I don’t know about Germany, but in the US, we refer to clubs with mostly guys as “sausage fests.” Maybe in Germany you’d call it a Wurstfest. Let’s see if any of the clubs were a Wurstfest on this day.

What is the percentage of Males in each club? (Hint: Calculate a new binary variable called gender.log with 1 meaning Male and 0 meaning Female. Then, use grouped aggregation to calculate the percentage of 1s in gender.log for each club)

gender.log <- (club$gender == "M")
agg <-aggregate(gender.log ~ club, data = club, mean)

Plot the results using a barplot. Set the height argument to be the percentage of males in each club, and set the names argument to be the names of the clubs. (For bonus points, make set the color of the bars for any Wurstfests to be “royalblue3”).
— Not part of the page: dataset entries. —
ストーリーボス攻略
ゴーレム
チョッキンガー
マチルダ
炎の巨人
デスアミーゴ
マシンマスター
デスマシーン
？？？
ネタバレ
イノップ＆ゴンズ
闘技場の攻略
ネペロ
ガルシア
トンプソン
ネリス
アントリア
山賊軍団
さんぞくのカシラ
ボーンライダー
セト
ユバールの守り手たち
barplot(height = agg$gender.log,
        names = agg$club,
        col = "white"
        )

Is there a significant relationship between clubs and gender? Answer this using a chi-square test. Run the test and save the result in an object called q4.test

q4.test <- chisq.test(club$club, club$gender)

What is your conclusion in APA format?

apa(q4.test)

## [1] "X(2, N = 300) = 13.74, p < 0.01 (2-tailed)"

Was there a significant difference between just Kantine and Barry’s? Do the test again using only data from these two clubs. Report your results in APA format.

q4.test <- chisq.test(subset(club, club %in% c("Kantine","Barrys"))$club, subset(club, club %in% c("Kantine","Barrys"))$gender)
apa(q4.test)

## [1] "X(1, N = 188) = 12.24, p < 0.01 (2-tailed)"

Who is more likely to leave a club alone, Men or Women? Calculate the percentage of Men and women who leave alone.

library(dplyr)

## 
## Attaching package: 'dplyr'
## 
## The following object is masked from 'package:stats':
## 
##     filter
## 
## The following objects are masked from 'package:base':
## 
##     intersect, setdiff, setequal, union

lag <- club %>%
  group_by(gender) %>%
  summarise(
    leavelone = mean(leavealone),
    number = n())

Plot the results using a barplot. Set the height argument to be the percentage of people who leave alone for each gender, and set the names argument to be the gender.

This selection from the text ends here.